PennPraxis team to help preserve iconic modernist home in Indiana

The Miller House and Garden is considered one of the finest examples of Modernist domestic design—a midcentury masterpiece in Columbus, Indiana, brought to life by a trio of renowned designers at the top of their fields.

Exterior view of Miller House, with a pebble courtyard with trees and a bench, green lawns and a modernist home.
Miller House and Garden, Columbus, Indiana. (Image courtesy: Newfields)

PennPraxis team will help to chart the future course of that work.

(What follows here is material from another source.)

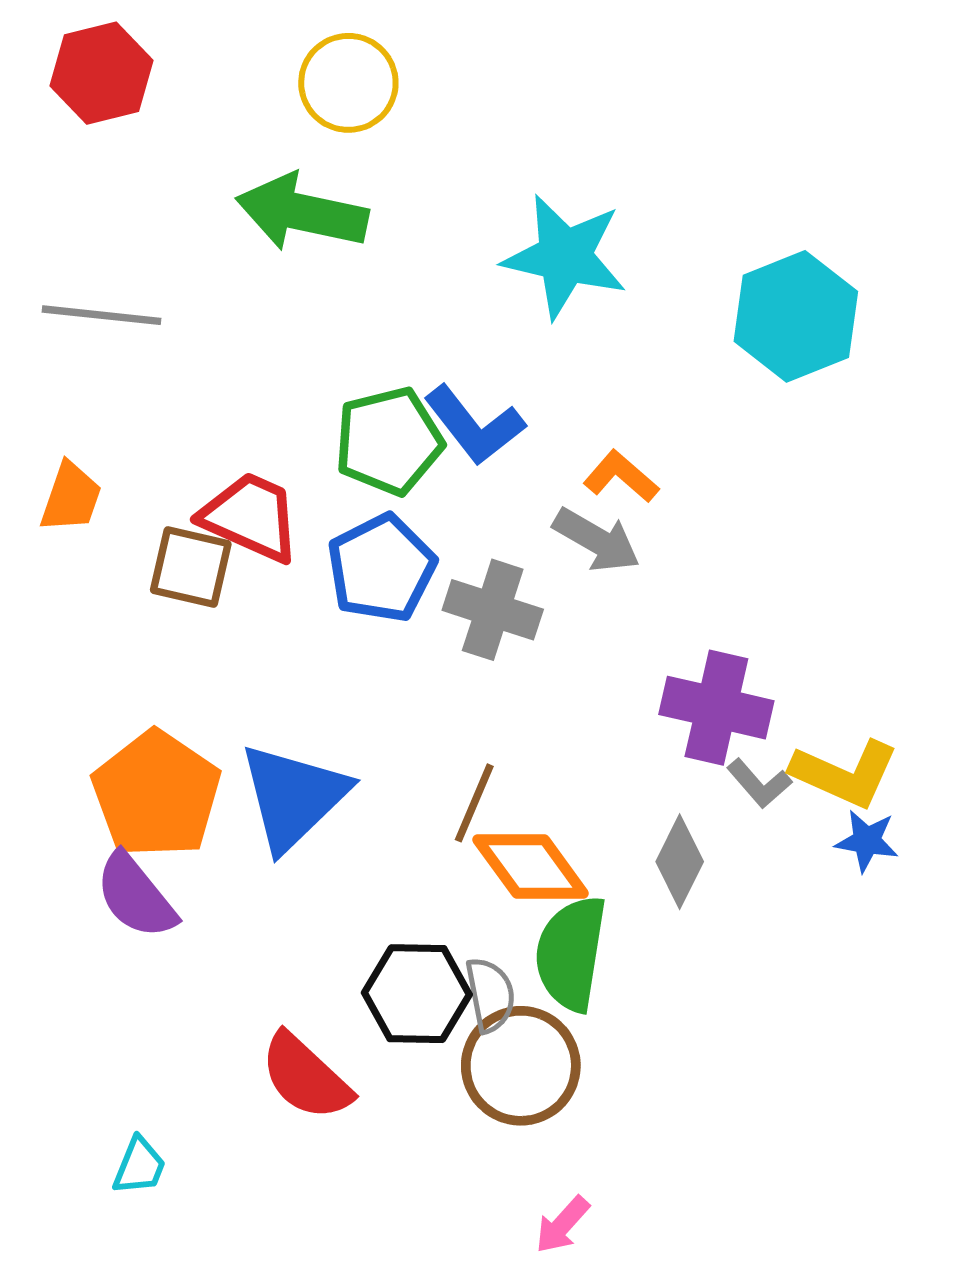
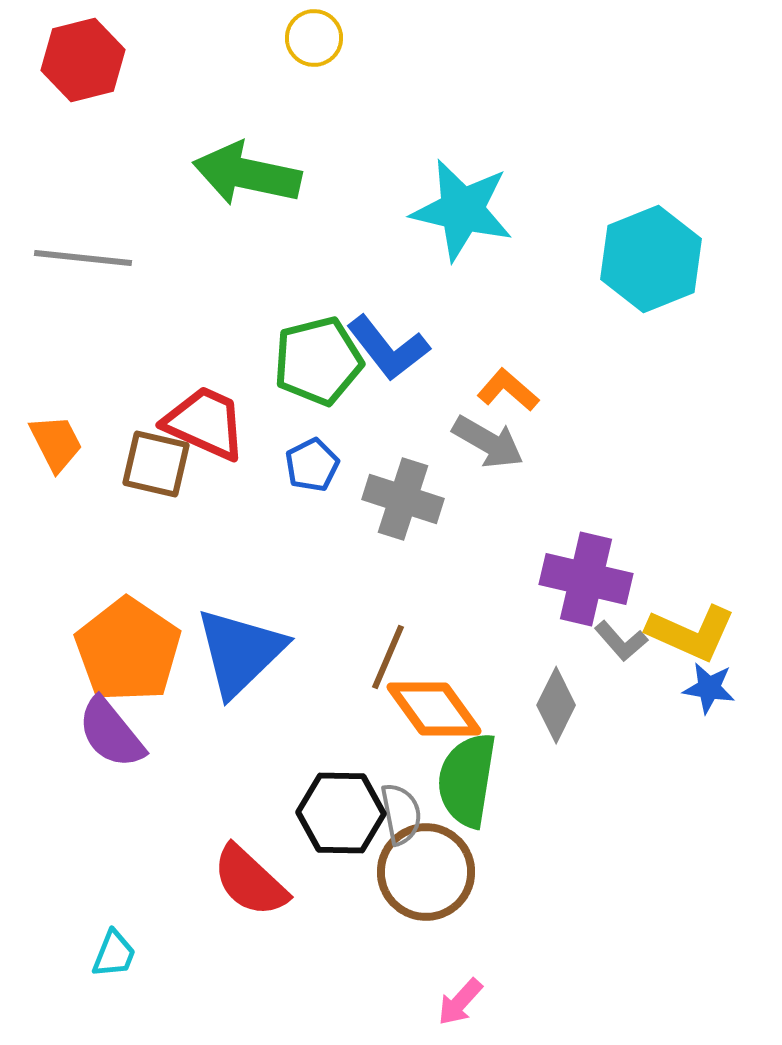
yellow circle: (348, 83) -> (314, 38), moved, size x0.7
orange trapezoid: (71, 497) -> (56, 443), moved, turned -46
blue pentagon: (381, 568) -> (312, 465), size x0.6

The team will partner with Newfields/Indianapolis Museum of Art, which owns the estate, to develop a conservation management plan for the home and landscaping. The work is made possible by a recently awarded $170,000 grant from the Getty Foundation as part of its “Keeping It Modern” initiative.

“The Miller House is one of the most significant Modernist domestic sites in the U.S.—and maybe even the world,” says Pamela Hawkes, a professor of practice in historic preservation and principal at Scattergood Design, who will serve as project director. One of only two projects awarded funding in the U.S., she says the award “is an indication of how significant the building is, and how great the opportunity and the need are.”

Commissioned in 1953 by philanthropist J. Irwin Miller and his wife, Xenia Simons Miller, the estate is lauded for the symbiosis of architecture, interiors, and landscape achieved by three iconic designers: Eero Saarinen, Alexander Girard, and Daniel Kiley. The property was designated a National Historic Landmark in 2000 and donated to the museum in 2009.